Ropa según la época del año
Diciembre–febrero (invierno): abrigo de invierno de verdad (no una chaqueta ligera — las temperaturas pueden bajar de -10°C con sensación térmica), botas impermeables, guantes, gorro y bufanda. Los interiores de la ciudad están muy calefactados, así que el sistema de capas es esencial para entrar y salir de edificios cómodamente.
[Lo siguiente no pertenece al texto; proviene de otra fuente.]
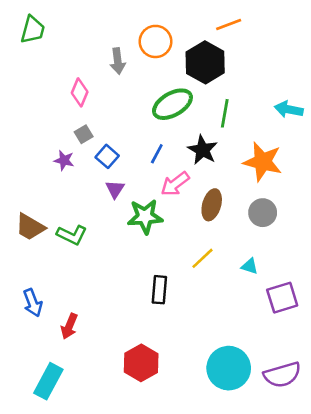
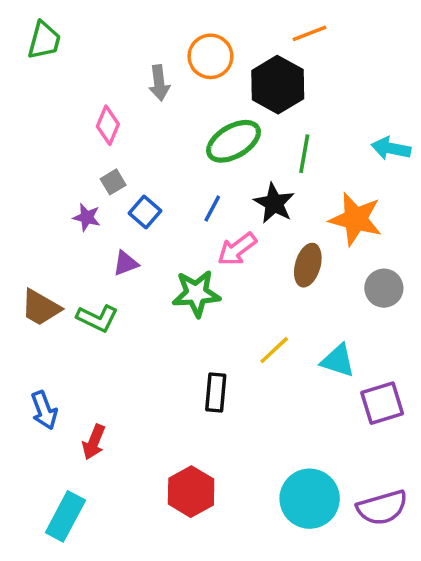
purple triangle: (115, 189) -> (126, 263), moved, turned 36
brown ellipse: (212, 205) -> (308, 265), moved
gray circle: (263, 213) -> (384, 288), moved
cyan triangle: (250, 266) -> (338, 361), size x1.5

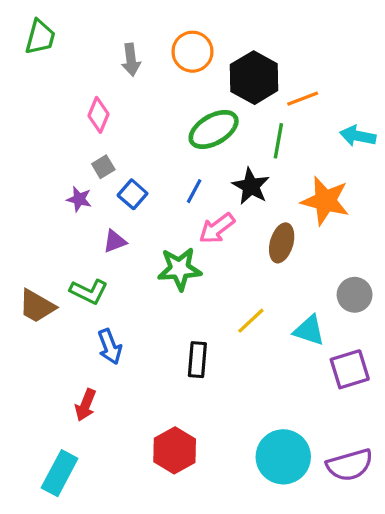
orange line: (310, 33) -> (303, 99), moved
gray arrow: (159, 83) -> (131, 60), moved
gray circle: (384, 288) -> (355, 295), moved
brown trapezoid: (41, 308) -> (37, 306), moved
blue arrow: (44, 410) -> (110, 347), moved

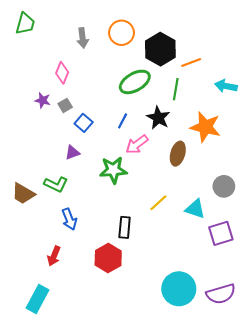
purple star: (79, 199) -> (43, 100), moved
red hexagon: (175, 450) -> (108, 258), moved

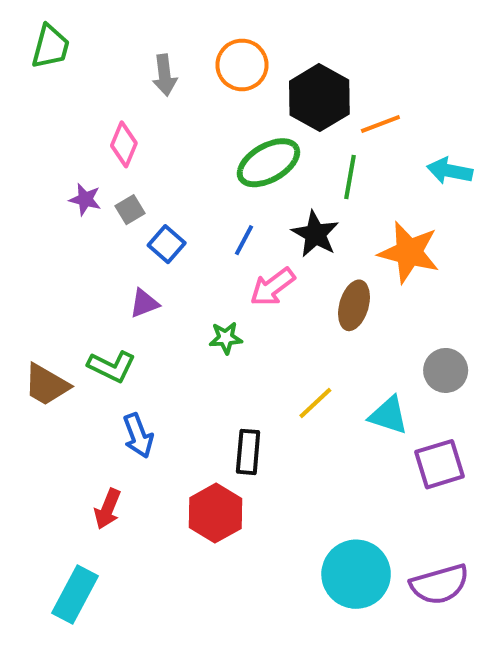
green star: (113, 170) -> (226, 338), size x0.6

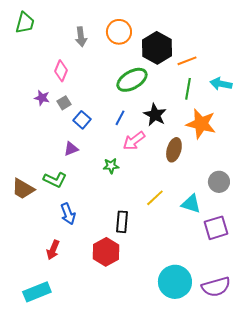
green line: (350, 177) -> (188, 89), moved
cyan rectangle: (75, 595) -> (37, 292), turned 40

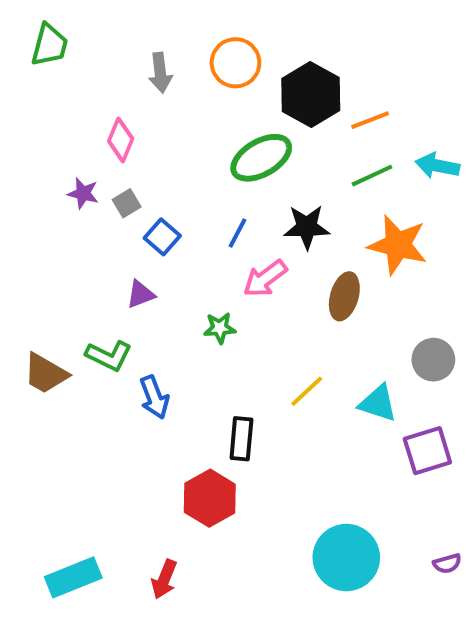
green line: (188, 89) -> (372, 176), turned 55
black star: (155, 115) -> (307, 227), turned -30
blue arrow: (68, 214) -> (154, 397), moved
red arrow: (53, 250) -> (164, 579), moved
purple semicircle: (216, 287) -> (447, 563), moved, size x0.5

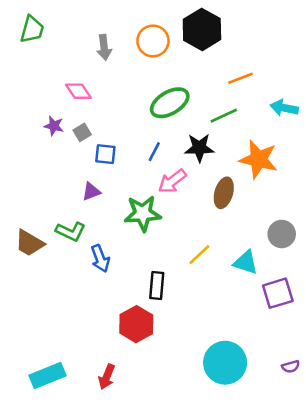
black hexagon: (311, 94) -> (202, 29), moved
pink diamond: (121, 140) -> (78, 91), turned -56
green line: (372, 176) -> (224, 116), moved
blue square: (162, 237) -> (105, 154), turned -35
green star: (220, 328) -> (143, 213), size x1.8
Junio–agosto (verano): ropa ligera y transpirable; las temperaturas superan los 32°C con alta humedad. Las sandalias cómodas funcionan para el día a día, pero las zapatillas de andar con plantilla son mejores para los días largos. Las instalaciones interiores (metro, museos, restaurantes) están fuertemente refrigeradas — lleva una capa ligera para no pasar frío dentro. Marzo–mayo y septiembre–noviembre (temporadas de transición): capas versátiles, chaqueta impermeable ligera.
Calzado
El calzado es la elección más importante de tu equipaje. En Nueva York se camina mucho — 15.000–20.000 pasos diarios no son inusuales en un día de turismo activo. Lleva zapatillas o zapatos que ya estén rodados, no los estrenes en el viaje. El pavimento de la ciudad es duro y no hay muchos bancos para descansar; el calzado inadecuado arruina un viaje más que cualquier otra cosa.
Documentos y dinero
Pasaporte (con ESTA o visa según corresponda), confirmaciones de hotel impresas o guardadas sin conexión, tarjeta de crédito o débito sin contacto (para OMNY en el metro), algo de efectivo para los pocos sitios que todavía lo requieren. Las farmacias CVS y Walgreens están prácticamente en cada manzana de Manhattan si necesitas cosas de última hora. El adaptador de enchufe estadounidense (110V, clavija plana tipo A) es necesario si vienes de Europa o Australia — cómpralo antes de salir porque es más barato que comprarlo aquí.
Lo que no necesitas traer
Champú, acondicionador y artículos de tocador de gran tamaño — todas las farmacias de la ciudad tienen todo. Paraguas grandes — son incómodos en el metro y en las calles concurridas; si llueve, los venden en cualquier deli por 5–8 $. Guías de viaje en papel pesadas — las guías online son más actualizadas. Ropa para cada situación imaginable — los neoyorquinos visten de forma informal y casi ningún restaurante tiene código de vestimenta estricto más allá del sentido común.